• WHAT YOU SHOULD DO:
Return the records as they stand. No picture is to be included.

[Collected data]
▽

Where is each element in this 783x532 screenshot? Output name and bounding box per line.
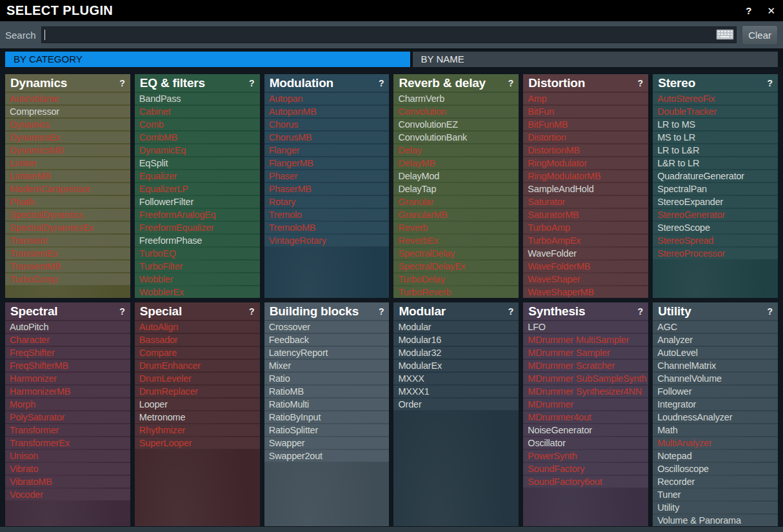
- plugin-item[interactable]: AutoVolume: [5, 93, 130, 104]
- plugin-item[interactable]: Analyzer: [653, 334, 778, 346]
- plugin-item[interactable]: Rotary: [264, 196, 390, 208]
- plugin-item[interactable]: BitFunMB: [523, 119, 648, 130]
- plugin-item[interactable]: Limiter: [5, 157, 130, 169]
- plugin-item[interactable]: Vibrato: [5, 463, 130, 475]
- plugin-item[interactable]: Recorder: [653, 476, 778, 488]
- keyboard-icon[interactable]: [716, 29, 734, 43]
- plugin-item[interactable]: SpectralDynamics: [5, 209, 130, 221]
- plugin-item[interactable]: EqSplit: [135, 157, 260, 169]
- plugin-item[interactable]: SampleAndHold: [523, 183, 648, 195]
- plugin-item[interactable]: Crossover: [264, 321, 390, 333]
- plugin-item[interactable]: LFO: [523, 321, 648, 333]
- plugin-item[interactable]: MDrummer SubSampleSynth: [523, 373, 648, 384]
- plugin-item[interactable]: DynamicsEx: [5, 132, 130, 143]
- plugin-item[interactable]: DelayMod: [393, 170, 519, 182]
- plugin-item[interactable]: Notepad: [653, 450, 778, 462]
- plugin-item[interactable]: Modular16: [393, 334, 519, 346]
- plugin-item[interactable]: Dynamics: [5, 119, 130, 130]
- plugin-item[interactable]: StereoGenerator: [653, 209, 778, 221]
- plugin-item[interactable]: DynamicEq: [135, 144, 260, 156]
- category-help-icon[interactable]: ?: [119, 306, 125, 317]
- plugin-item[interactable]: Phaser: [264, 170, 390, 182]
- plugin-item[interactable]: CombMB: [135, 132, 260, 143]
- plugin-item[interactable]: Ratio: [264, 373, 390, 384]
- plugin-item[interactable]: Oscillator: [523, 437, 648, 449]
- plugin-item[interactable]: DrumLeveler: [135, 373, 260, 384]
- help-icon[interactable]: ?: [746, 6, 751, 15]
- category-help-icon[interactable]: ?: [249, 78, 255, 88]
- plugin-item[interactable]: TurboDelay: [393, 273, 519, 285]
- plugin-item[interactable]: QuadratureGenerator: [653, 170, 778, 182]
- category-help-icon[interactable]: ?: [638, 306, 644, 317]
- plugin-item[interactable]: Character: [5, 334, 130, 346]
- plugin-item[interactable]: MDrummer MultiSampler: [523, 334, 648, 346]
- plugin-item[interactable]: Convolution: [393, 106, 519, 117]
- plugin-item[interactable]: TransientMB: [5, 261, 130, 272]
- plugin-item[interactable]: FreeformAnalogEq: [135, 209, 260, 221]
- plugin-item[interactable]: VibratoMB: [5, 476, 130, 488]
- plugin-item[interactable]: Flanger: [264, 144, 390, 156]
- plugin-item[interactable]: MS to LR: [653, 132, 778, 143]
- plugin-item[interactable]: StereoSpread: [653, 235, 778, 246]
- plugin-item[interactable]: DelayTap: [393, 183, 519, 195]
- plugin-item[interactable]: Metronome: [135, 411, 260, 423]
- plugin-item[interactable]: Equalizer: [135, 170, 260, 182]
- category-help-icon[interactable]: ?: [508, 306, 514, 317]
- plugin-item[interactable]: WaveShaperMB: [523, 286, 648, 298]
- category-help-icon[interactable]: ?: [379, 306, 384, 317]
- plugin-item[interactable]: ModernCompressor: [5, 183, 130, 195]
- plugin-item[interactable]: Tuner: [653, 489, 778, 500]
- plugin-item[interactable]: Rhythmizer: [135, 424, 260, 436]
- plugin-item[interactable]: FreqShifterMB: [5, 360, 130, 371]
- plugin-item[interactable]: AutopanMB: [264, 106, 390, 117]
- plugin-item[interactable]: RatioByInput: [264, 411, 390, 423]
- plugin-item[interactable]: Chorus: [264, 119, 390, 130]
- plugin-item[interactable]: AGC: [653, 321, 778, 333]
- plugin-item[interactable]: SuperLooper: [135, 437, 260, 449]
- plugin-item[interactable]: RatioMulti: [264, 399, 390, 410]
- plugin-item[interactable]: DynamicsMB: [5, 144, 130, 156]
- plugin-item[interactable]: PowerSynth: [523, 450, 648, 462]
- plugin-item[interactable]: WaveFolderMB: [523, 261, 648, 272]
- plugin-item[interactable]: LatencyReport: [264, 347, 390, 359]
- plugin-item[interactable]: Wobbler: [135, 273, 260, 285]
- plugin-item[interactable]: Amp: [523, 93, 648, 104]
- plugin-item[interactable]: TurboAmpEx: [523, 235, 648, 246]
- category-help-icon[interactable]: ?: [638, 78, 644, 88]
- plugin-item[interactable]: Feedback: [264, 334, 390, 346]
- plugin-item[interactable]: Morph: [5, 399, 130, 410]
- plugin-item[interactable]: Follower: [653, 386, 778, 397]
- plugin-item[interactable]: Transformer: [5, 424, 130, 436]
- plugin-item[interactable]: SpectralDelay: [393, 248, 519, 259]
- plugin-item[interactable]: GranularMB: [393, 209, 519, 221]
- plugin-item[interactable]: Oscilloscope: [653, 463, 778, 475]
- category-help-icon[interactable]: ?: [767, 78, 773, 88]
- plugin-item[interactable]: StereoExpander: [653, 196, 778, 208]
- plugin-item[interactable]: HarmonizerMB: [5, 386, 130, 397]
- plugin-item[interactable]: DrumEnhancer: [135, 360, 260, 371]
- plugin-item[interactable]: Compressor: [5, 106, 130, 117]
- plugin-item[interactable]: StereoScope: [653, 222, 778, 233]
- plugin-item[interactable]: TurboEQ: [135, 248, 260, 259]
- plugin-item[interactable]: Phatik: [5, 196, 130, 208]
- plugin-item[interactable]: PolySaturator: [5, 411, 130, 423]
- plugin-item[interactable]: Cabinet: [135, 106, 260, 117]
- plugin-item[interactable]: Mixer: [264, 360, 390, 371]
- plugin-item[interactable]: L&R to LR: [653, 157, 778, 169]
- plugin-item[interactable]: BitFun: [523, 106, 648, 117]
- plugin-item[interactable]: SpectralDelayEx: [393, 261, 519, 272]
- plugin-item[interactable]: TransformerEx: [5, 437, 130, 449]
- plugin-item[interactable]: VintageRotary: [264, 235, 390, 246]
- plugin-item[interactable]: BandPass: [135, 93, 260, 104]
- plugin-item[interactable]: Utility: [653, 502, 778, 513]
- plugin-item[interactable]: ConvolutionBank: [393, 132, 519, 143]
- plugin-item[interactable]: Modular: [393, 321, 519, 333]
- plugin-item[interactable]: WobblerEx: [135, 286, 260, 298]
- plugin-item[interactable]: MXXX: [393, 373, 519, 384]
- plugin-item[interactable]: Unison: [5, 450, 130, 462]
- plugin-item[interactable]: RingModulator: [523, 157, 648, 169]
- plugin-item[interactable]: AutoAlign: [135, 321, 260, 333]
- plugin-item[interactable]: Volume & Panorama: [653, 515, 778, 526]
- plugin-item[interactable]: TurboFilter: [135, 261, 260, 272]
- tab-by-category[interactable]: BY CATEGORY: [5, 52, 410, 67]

△

• EXERCISE ANSWER:
Where is each element in this 783x532 screenshot? Output name and bounding box per line.
- plugin-item[interactable]: AutoVolume: [5, 93, 130, 104]
- plugin-item[interactable]: Analyzer: [653, 334, 778, 346]
- plugin-item[interactable]: Rotary: [264, 196, 390, 208]
- plugin-item[interactable]: BitFunMB: [523, 119, 648, 130]
- plugin-item[interactable]: Limiter: [5, 157, 130, 169]
- plugin-item[interactable]: Vibrato: [5, 463, 130, 475]
- plugin-item[interactable]: Recorder: [653, 476, 778, 488]
- keyboard-icon[interactable]: [716, 29, 734, 43]
- plugin-item[interactable]: SpectralDynamics: [5, 209, 130, 221]
- plugin-item[interactable]: EqSplit: [135, 157, 260, 169]
- plugin-item[interactable]: SampleAndHold: [523, 183, 648, 195]
- plugin-item[interactable]: Crossover: [264, 321, 390, 333]
- plugin-item[interactable]: LFO: [523, 321, 648, 333]
- plugin-item[interactable]: MDrummer SubSampleSynth: [523, 373, 648, 384]
- plugin-item[interactable]: DynamicsEx: [5, 132, 130, 143]
- plugin-item[interactable]: DelayMod: [393, 170, 519, 182]
- plugin-item[interactable]: Notepad: [653, 450, 778, 462]
- plugin-item[interactable]: Modular16: [393, 334, 519, 346]
- plugin-item[interactable]: Dynamics: [5, 119, 130, 130]
- plugin-item[interactable]: StereoGenerator: [653, 209, 778, 221]
- plugin-item[interactable]: DynamicEq: [135, 144, 260, 156]
- category-help-icon[interactable]: ?: [119, 306, 125, 317]
- plugin-item[interactable]: Phaser: [264, 170, 390, 182]
- plugin-item[interactable]: CombMB: [135, 132, 260, 143]
- plugin-item[interactable]: Ratio: [264, 373, 390, 384]
- plugin-item[interactable]: Oscillator: [523, 437, 648, 449]
- plugin-item[interactable]: DrumLeveler: [135, 373, 260, 384]
- help-icon[interactable]: ?: [746, 6, 751, 15]
- category-help-icon[interactable]: ?: [249, 78, 255, 88]
- plugin-item[interactable]: TurboDelay: [393, 273, 519, 285]
- plugin-item[interactable]: QuadratureGenerator: [653, 170, 778, 182]
- category-help-icon[interactable]: ?: [638, 306, 644, 317]
- plugin-item[interactable]: Character: [5, 334, 130, 346]
- plugin-item[interactable]: MDrummer MultiSampler: [523, 334, 648, 346]
- plugin-item[interactable]: Convolution: [393, 106, 519, 117]
- plugin-item[interactable]: TransientMB: [5, 261, 130, 272]
- plugin-item[interactable]: FreeformAnalogEq: [135, 209, 260, 221]
- plugin-item[interactable]: VibratoMB: [5, 476, 130, 488]
- plugin-item[interactable]: Flanger: [264, 144, 390, 156]
- plugin-item[interactable]: MS to LR: [653, 132, 778, 143]
- plugin-item[interactable]: StereoSpread: [653, 235, 778, 246]
- plugin-item[interactable]: DelayTap: [393, 183, 519, 195]
- plugin-item[interactable]: Metronome: [135, 411, 260, 423]
- plugin-item[interactable]: Equalizer: [135, 170, 260, 182]
- category-help-icon[interactable]: ?: [508, 306, 514, 317]
- plugin-item[interactable]: WaveShaperMB: [523, 286, 648, 298]
- category-help-icon[interactable]: ?: [379, 306, 384, 317]
- plugin-item[interactable]: ModernCompressor: [5, 183, 130, 195]
- plugin-item[interactable]: Tuner: [653, 489, 778, 500]
- plugin-item[interactable]: Rhythmizer: [135, 424, 260, 436]
- plugin-item[interactable]: FreqShifterMB: [5, 360, 130, 371]
- plugin-item[interactable]: AutopanMB: [264, 106, 390, 117]
- plugin-item[interactable]: RatioByInput: [264, 411, 390, 423]
- plugin-item[interactable]: Chorus: [264, 119, 390, 130]
- plugin-item[interactable]: AGC: [653, 321, 778, 333]
- plugin-item[interactable]: SuperLooper: [135, 437, 260, 449]
- plugin-item[interactable]: RatioMulti: [264, 399, 390, 410]
- plugin-item[interactable]: DynamicsMB: [5, 144, 130, 156]
- plugin-item[interactable]: PowerSynth: [523, 450, 648, 462]
- plugin-item[interactable]: WaveFolderMB: [523, 261, 648, 272]
- plugin-item[interactable]: LatencyReport: [264, 347, 390, 359]
- plugin-item[interactable]: Wobbler: [135, 273, 260, 285]
- plugin-item[interactable]: Amp: [523, 93, 648, 104]
- plugin-item[interactable]: TurboAmpEx: [523, 235, 648, 246]
- category-help-icon[interactable]: ?: [638, 78, 644, 88]
- plugin-item[interactable]: Feedback: [264, 334, 390, 346]
- plugin-item[interactable]: Morph: [5, 399, 130, 410]
- plugin-item[interactable]: Follower: [653, 386, 778, 397]
- plugin-item[interactable]: Transformer: [5, 424, 130, 436]
- plugin-item[interactable]: SpectralDelay: [393, 248, 519, 259]
- plugin-item[interactable]: GranularMB: [393, 209, 519, 221]
- plugin-item[interactable]: Oscilloscope: [653, 463, 778, 475]
- category-help-icon[interactable]: ?: [767, 78, 773, 88]
- plugin-item[interactable]: StereoExpander: [653, 196, 778, 208]
- plugin-item[interactable]: HarmonizerMB: [5, 386, 130, 397]
- plugin-item[interactable]: DrumEnhancer: [135, 360, 260, 371]
- plugin-item[interactable]: Compressor: [5, 106, 130, 117]
- plugin-item[interactable]: StereoScope: [653, 222, 778, 233]
- plugin-item[interactable]: TurboEQ: [135, 248, 260, 259]
- plugin-item[interactable]: Phatik: [5, 196, 130, 208]
- plugin-item[interactable]: PolySaturator: [5, 411, 130, 423]
- plugin-item[interactable]: Cabinet: [135, 106, 260, 117]
- plugin-item[interactable]: Mixer: [264, 360, 390, 371]
- plugin-item[interactable]: L&R to LR: [653, 157, 778, 169]
- plugin-item[interactable]: BitFun: [523, 106, 648, 117]
- plugin-item[interactable]: SpectralDelayEx: [393, 261, 519, 272]
- plugin-item[interactable]: TransformerEx: [5, 437, 130, 449]
- plugin-item[interactable]: VintageRotary: [264, 235, 390, 246]
- plugin-item[interactable]: BandPass: [135, 93, 260, 104]
- plugin-item[interactable]: Utility: [653, 502, 778, 513]
- plugin-item[interactable]: ConvolutionBank: [393, 132, 519, 143]
- plugin-item[interactable]: Modular: [393, 321, 519, 333]
- plugin-item[interactable]: WobblerEx: [135, 286, 260, 298]
- plugin-item[interactable]: MXXX: [393, 373, 519, 384]
- plugin-item[interactable]: Unison: [5, 450, 130, 462]
- plugin-item[interactable]: RingModulator: [523, 157, 648, 169]
- plugin-item[interactable]: AutoAlign: [135, 321, 260, 333]
- plugin-item[interactable]: Volume & Panorama: [653, 515, 778, 526]
- plugin-item[interactable]: TurboFilter: [135, 261, 260, 272]
- tab-by-category[interactable]: BY CATEGORY: [5, 52, 410, 67]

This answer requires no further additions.